**AIM OF THE TASK**
Would you transcribe the records below from the line with "Sīkdatņu lietošanas noteikumos (309, 506)" to the line with "[Get group discount] (28, 2355)", ends included, exactly and with nothing more, leaving the pictures out?

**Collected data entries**
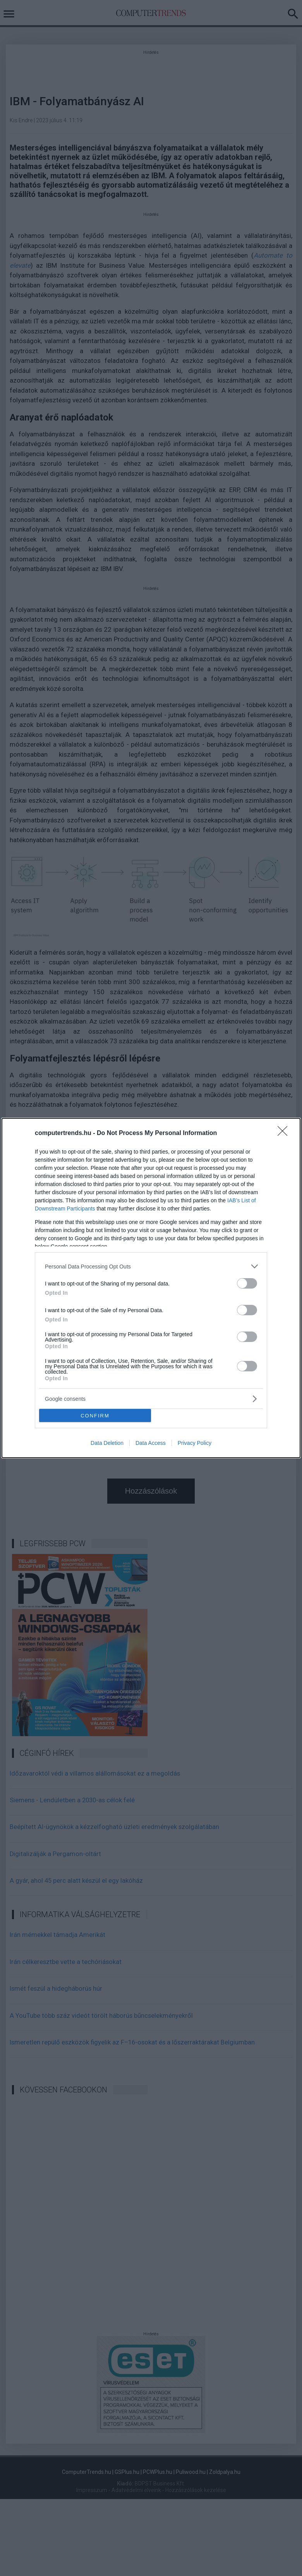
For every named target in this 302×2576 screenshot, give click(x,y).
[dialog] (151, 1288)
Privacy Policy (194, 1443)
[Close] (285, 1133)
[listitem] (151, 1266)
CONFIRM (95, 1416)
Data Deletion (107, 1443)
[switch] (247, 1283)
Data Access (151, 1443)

---

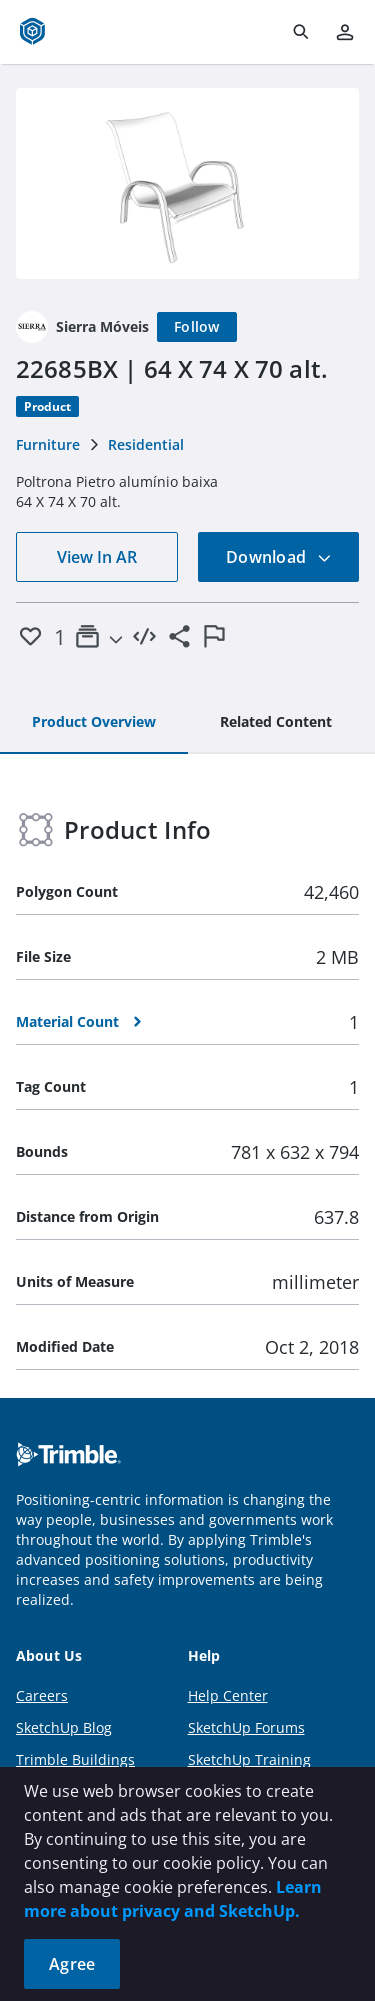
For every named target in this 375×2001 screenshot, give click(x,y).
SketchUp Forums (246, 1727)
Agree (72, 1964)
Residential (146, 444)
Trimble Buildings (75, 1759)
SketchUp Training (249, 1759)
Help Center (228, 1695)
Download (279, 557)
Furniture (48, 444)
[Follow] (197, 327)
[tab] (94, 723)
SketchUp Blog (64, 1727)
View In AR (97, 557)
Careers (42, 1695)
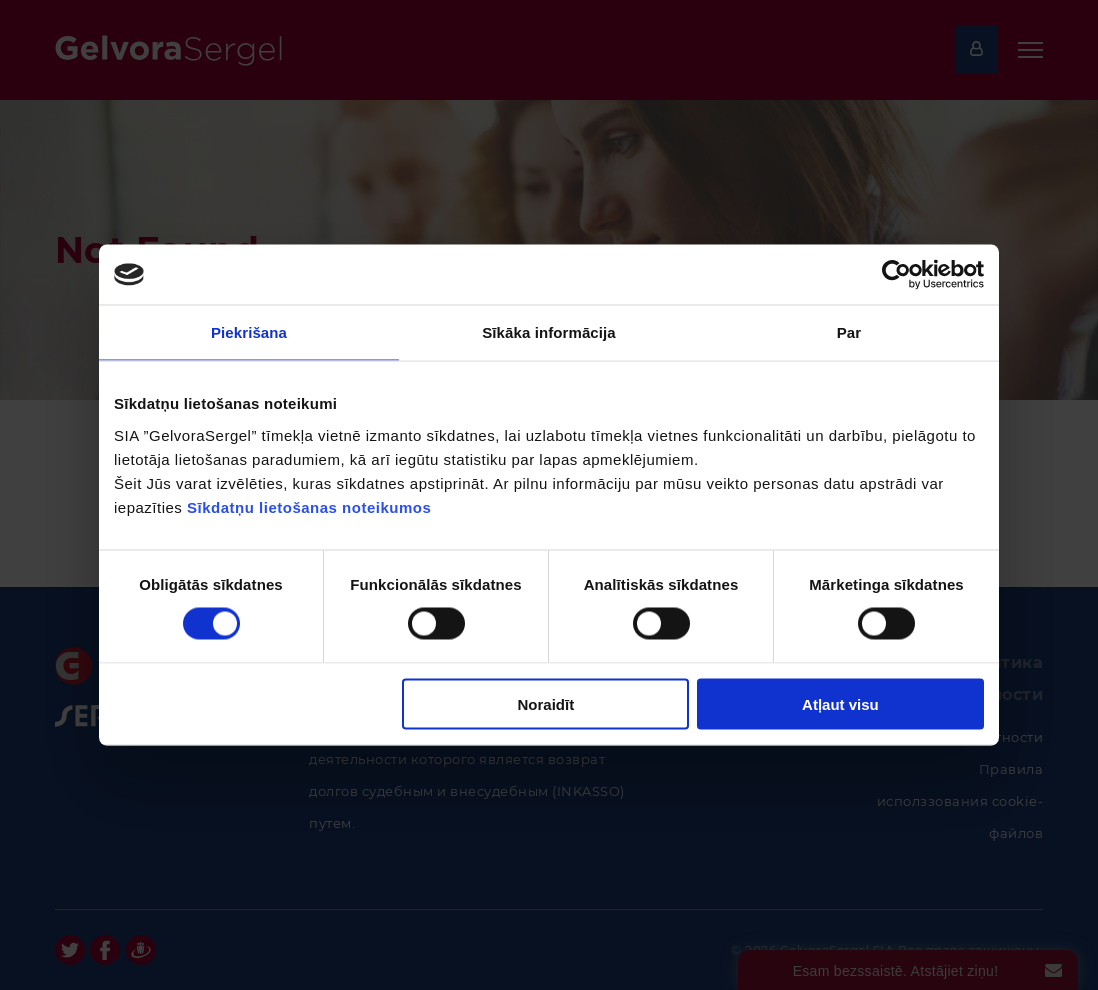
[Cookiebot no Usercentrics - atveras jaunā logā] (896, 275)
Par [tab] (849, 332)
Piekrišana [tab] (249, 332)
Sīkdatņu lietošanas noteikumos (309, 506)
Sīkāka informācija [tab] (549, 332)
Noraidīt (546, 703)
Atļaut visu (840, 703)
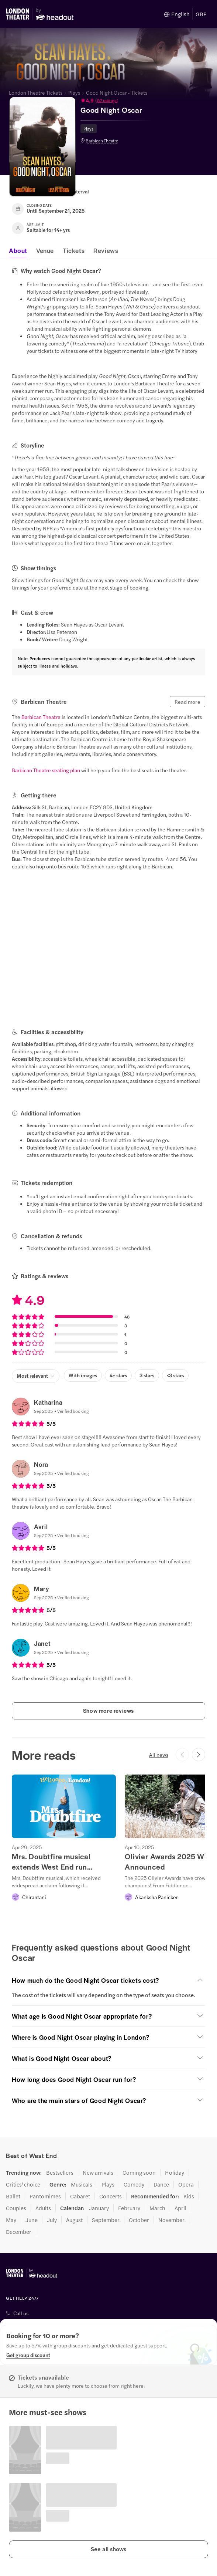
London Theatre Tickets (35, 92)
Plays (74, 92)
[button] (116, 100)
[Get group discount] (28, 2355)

**RESULT FOR THIS EXERCISE**
Sīkdatņu lietošanas noteikumos (309, 506)
Sīkāka informācija [tab] (549, 332)
Noraidīt (546, 703)
Atļaut visu (840, 703)
London Theatre Tickets (35, 92)
Plays (74, 92)
[button] (116, 100)
[Get group discount] (28, 2355)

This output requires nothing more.